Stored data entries
···
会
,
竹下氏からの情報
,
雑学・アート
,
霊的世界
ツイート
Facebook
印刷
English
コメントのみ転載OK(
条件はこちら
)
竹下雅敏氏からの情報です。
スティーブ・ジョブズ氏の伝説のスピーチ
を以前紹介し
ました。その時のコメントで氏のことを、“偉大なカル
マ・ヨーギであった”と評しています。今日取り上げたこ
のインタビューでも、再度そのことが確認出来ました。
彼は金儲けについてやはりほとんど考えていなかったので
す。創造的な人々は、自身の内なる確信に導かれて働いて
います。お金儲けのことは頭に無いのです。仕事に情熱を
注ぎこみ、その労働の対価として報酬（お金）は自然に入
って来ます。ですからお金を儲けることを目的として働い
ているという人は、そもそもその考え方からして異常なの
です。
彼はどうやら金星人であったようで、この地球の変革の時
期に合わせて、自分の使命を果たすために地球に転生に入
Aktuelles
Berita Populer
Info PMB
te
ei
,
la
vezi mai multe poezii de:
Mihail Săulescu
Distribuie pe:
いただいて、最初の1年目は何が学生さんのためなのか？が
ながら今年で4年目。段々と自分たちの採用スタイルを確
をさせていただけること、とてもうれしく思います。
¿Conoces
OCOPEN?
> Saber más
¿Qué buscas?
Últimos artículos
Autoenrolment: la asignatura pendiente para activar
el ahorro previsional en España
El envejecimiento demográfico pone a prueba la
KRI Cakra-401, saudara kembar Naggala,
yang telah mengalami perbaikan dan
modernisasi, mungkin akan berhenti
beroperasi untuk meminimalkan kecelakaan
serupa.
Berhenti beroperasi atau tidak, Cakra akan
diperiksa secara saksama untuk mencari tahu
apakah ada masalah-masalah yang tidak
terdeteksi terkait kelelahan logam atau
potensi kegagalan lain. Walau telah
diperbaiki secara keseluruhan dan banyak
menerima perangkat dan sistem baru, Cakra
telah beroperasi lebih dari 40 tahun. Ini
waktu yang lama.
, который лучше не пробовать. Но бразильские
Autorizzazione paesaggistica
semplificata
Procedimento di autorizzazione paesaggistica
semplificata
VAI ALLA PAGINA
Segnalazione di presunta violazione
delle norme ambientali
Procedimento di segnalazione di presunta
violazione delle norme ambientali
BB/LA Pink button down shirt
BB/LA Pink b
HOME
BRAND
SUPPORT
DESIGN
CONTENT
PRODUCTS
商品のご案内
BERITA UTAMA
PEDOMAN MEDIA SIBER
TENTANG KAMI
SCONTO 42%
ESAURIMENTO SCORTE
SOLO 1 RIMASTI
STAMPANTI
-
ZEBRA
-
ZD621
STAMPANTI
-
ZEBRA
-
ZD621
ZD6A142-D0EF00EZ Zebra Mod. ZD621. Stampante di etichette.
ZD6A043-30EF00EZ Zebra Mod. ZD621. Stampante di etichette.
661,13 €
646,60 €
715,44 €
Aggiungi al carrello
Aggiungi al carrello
···
— What you are asked to do —
All of the data, from the first line to the last, should be written out exactly.

— Answer for this exercise —
会
,
竹下氏からの情報
,
雑学・アート
,
霊的世界
ツイート
Facebook
印刷
English
コメントのみ転載OK(
条件はこちら
)
竹下雅敏氏からの情報です。
スティーブ・ジョブズ氏の伝説のスピーチ
を以前紹介し
ました。その時のコメントで氏のことを、“偉大なカル
マ・ヨーギであった”と評しています。今日取り上げたこ
のインタビューでも、再度そのことが確認出来ました。
彼は金儲けについてやはりほとんど考えていなかったので
す。創造的な人々は、自身の内なる確信に導かれて働いて
います。お金儲けのことは頭に無いのです。仕事に情熱を
注ぎこみ、その労働の対価として報酬（お金）は自然に入
って来ます。ですからお金を儲けることを目的として働い
ているという人は、そもそもその考え方からして異常なの
です。
彼はどうやら金星人であったようで、この地球の変革の時
期に合わせて、自分の使命を果たすために地球に転生に入
Aktuelles
Berita Populer
Info PMB
te
ei
,
la
vezi mai multe poezii de:
Mihail Săulescu
Distribuie pe:
いただいて、最初の1年目は何が学生さんのためなのか？が
ながら今年で4年目。段々と自分たちの採用スタイルを確
をさせていただけること、とてもうれしく思います。
¿Conoces
OCOPEN?
> Saber más
¿Qué buscas?
Últimos artículos
Autoenrolment: la asignatura pendiente para activar
el ahorro previsional en España
El envejecimiento demográfico pone a prueba la
KRI Cakra-401, saudara kembar Naggala,
yang telah mengalami perbaikan dan
modernisasi, mungkin akan berhenti
beroperasi untuk meminimalkan kecelakaan
serupa.
Berhenti beroperasi atau tidak, Cakra akan
diperiksa secara saksama untuk mencari tahu
apakah ada masalah-masalah yang tidak
terdeteksi terkait kelelahan logam atau
potensi kegagalan lain. Walau telah
diperbaiki secara keseluruhan dan banyak
menerima perangkat dan sistem baru, Cakra
telah beroperasi lebih dari 40 tahun. Ini
waktu yang lama.
, который лучше не пробовать. Но бразильские
Autorizzazione paesaggistica
semplificata
Procedimento di autorizzazione paesaggistica
semplificata
VAI ALLA PAGINA
Segnalazione di presunta violazione
delle norme ambientali
Procedimento di segnalazione di presunta
violazione delle norme ambientali
BB/LA Pink button down shirt
BB/LA Pink b
HOME
BRAND
SUPPORT
DESIGN
CONTENT
PRODUCTS
商品のご案内
BERITA UTAMA
PEDOMAN MEDIA SIBER
TENTANG KAMI
SCONTO 42%
ESAURIMENTO SCORTE
SOLO 1 RIMASTI
STAMPANTI
-
ZEBRA
-
ZD621
STAMPANTI
-
ZEBRA
-
ZD621
ZD6A142-D0EF00EZ Zebra Mod. ZD621. Stampante di etichette.
ZD6A043-30EF00EZ Zebra Mod. ZD621. Stampante di etichette.
661,13 €
646,60 €
715,44 €
Aggiungi al carrello
Aggiungi al carrello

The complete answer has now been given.